Background

Traditional surgical approaches have been approved to be effective techniques in attempt to accelerate orthodontic teeth movement, but they were characterized by presumed levels of pain [1, 2]. According to studies, pain was listed as the worst undesirable complaint during orthodontic treatments [3]. Moreover, extensive orthodontic treatment period of time may lead to several associated complications, such as gingival effects, caries and root resorptions, in addition to the accompanying pain and discomfort recorded throughout treatment stages [4]. Severe crowding is considered one of the most important and most common types of malocclusion, which concerns both patients and orthodontists [5]. However, The acceptance of conventional corticotomy-assisted orthodontics among patients and orthodontists was generally low, mainly because of postoperative discomfort,complications and the invasive nature of these procedures [6]. Therefore, Flapless piezocision, as an alternative to traditional corticotomy, which was described first by Dibart S et al. [7], has been utilized in orthodontic field recently [8]. Although the piezocision procedure is considered noninvasive surgical technique and had a high rate of acceptance among patients, more high-quality RCTs employing three-dimensional x-ray methods in order to guide these Flapless piezocisions are required [9, 10].

In the currently available literature, no randomized controlled trial (RCT) has studied the accuracy of surgical guides used in terms of orthodontic treatment acceleration yet. Therefore the aim of this trial was to assess 3D piezocision surgical guide efficacy in overcoming the disadvantages of previous blind flapless cortectomies that were used in the orthodontic field.

Materials and methods

Study design and registration

This trial was conducted based on the guidelines of Consolidated Standards of Reporting Trials guidelines (CONSORT), where all procedures were performed as were priorly scheduled [11] (Fig. 1). Patients attending the Department of Orthodontics at Damascus University, Dental School, were examined between 25th April 2021 and 30th November 2022. The present study was recorded at The ISRCTN registry (ID: ISRCTN65498676 Registration date: 07/04/2021) retrospectively, i.e., the registration was done after the onset of this trial. This two-arm, parallel-group, single center randomized clinical trial protocol was approved by the Local Research Ethics Committee Approval which was acquired from the University of Damascus (UDDS-588-2018GD/SRC-57782), and the funding for this trial was received from the Postgraduate Research Budget at Damascus University (Ref no: 34627726781JHM).

Fig. 1
figure 1

CONSROT 2010 flow diagram of patients’ recruitment and follow-up

Sample size calculation

Sample size was calculated using the G*power 3.1.7 software presuming that a reduction of 30 per cent in total treatment duration could be evidenced with a power of 80 per cent at the 5 per cent significance level. The least clinically significant difference in the time needed for leveling and alignment of severely crowded incisors was assumed to be 52.8 days depending on a previous trial showing that anterior teeth alignment took a mean of 132 days with a standard deviation 39 days [12]. Thus, a sample of 30 patients was required for both groups. To account for possible withdrawal, the final sample size for the study was set at 16 patients per group, yielding a total of 32 patients.
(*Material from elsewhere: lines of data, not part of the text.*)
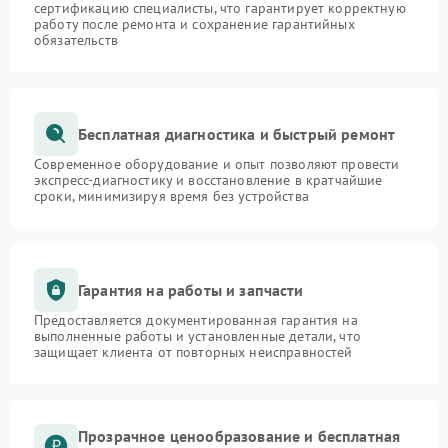
сертификацию специалисты, что гарантирует корректную
работу после ремонта и сохранение гарантийных
обязательств
Бесплатная диагностика и быстрый ремонт
Современное оборудование и опыт позволяют провести
экспресс-диагностику и восстановление в кратчайшие
сроки, минимизируя время без устройства
Гарантия на работы и запчасти
Предоставляется документированная гарантия на
выполненные работы и установленные детали, что
защищает клиента от повторных неисправностей
Прозрачное ценообразование и бесплатная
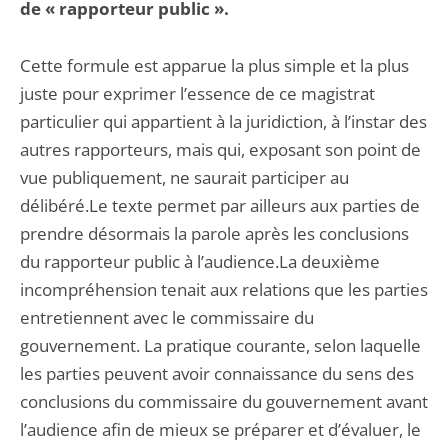
de « rapporteur public ».
Cette formule est apparue la plus simple et la plus
juste pour exprimer l’essence de ce magistrat
particulier qui appartient à la juridiction, à l’instar des
autres rapporteurs, mais qui, exposant son point de
vue publiquement, ne saurait participer au
délibéré.Le texte permet par ailleurs aux parties de
prendre désormais la parole après les conclusions
du rapporteur public à l’audience.La deuxième
incompréhension tenait aux relations que les parties
entretiennent avec le commissaire du
gouvernement. La pratique courante, selon laquelle
les parties peuvent avoir connaissance du sens des
conclusions du commissaire du gouvernement avant
l’audience afin de mieux se préparer et d’évaluer, le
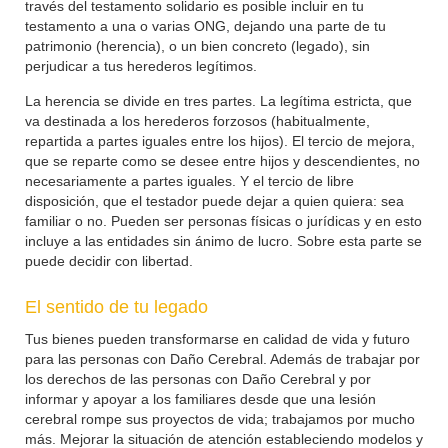
través del testamento solidario es posible incluir en tu
testamento a una o varias ONG, dejando una parte de tu
patrimonio (herencia), o un bien concreto (legado), sin
perjudicar a tus herederos legítimos.
La herencia se divide en tres partes. La legítima estricta, que
va destinada a los herederos forzosos (habitualmente,
repartida a partes iguales entre los hijos). El tercio de mejora,
que se reparte como se desee entre hijos y descendientes, no
necesariamente a partes iguales. Y el tercio de libre
disposición, que el testador puede dejar a quien quiera: sea
familiar o no. Pueden ser personas físicas o jurídicas y en esto
incluye a las entidades sin ánimo de lucro. Sobre esta parte se
puede decidir con libertad.
El sentido de tu legado
Tus bienes pueden transformarse en calidad de vida y futuro
para las personas con Daño Cerebral. Además de trabajar por
los derechos de las personas con Daño Cerebral y por
informar y apoyar a los familiares desde que una lesión
cerebral rompe sus proyectos de vida; trabajamos por mucho
más. Mejorar la situación de atención estableciendo modelos y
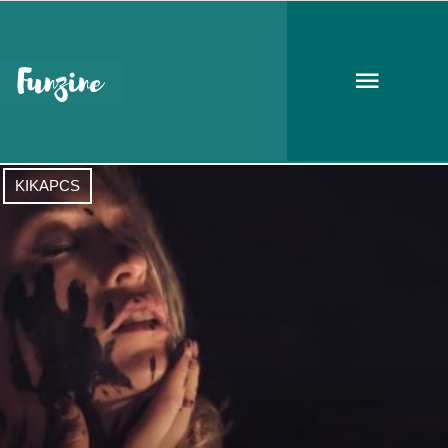
Blahalouisiana
KIKAPCS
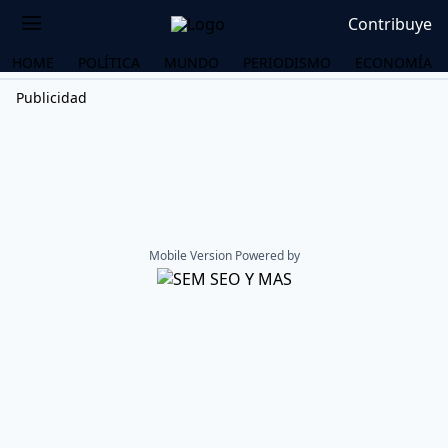
Contribuye
HOME
POLÍTICA
MUNDO
PERIODISMO
ECONOMÍA
Publicidad
Mobile Version Powered by
OS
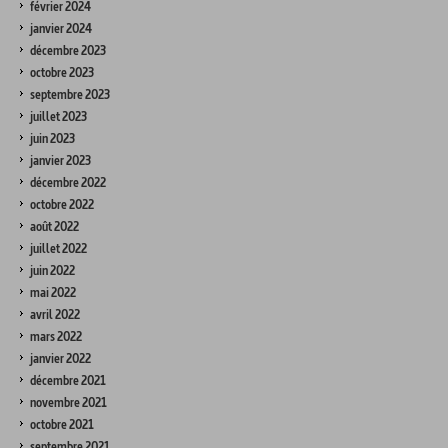
février 2024
janvier 2024
décembre 2023
octobre 2023
septembre 2023
juillet 2023
juin 2023
janvier 2023
décembre 2022
octobre 2022
août 2022
juillet 2022
juin 2022
mai 2022
avril 2022
mars 2022
janvier 2022
décembre 2021
novembre 2021
octobre 2021
septembre 2021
Patients’ recruitment and eligibility criteria

After clinical examination of 96 patients at the Department of Orthodontics at University of Damascus Dental School, it was found that 40 individuals matched the inclusion criteria. All patients received sufficient explanation about the orthodontic and surgical steps in this trial, and then out of the participants who agreed to take part in this study, 32 were randomly recruited. Information sheets were provided to all selected patients; then, informed consent forms were obtained. The inclusion criteria were: (1) adult ASA I and II patients (I: Normal healthy patient; II: Patients with mild systemic disease) [13] within an age range 18–26 years, (2) maxillary severe crowding (> 6 mm) demanding extraction of the first premolars, (3) completion permanent dentation (except of third molars), (4) Little’s Index range was 10–13 mm, and (5) normal maxillary incisors inclination. The exclusion criteria were: (1) any disease impacting orthodontic movement, (2) medical conditions that would affect tooth movement (corbcosteroid treatments, NSAIDs consumpbon, bisphosphonates, hyperparathyroidism, osteoporosis, uncontrolled diabetes), (3) inadequate oral health, and (4) contraindication to oral surgery (medical–social–psychological).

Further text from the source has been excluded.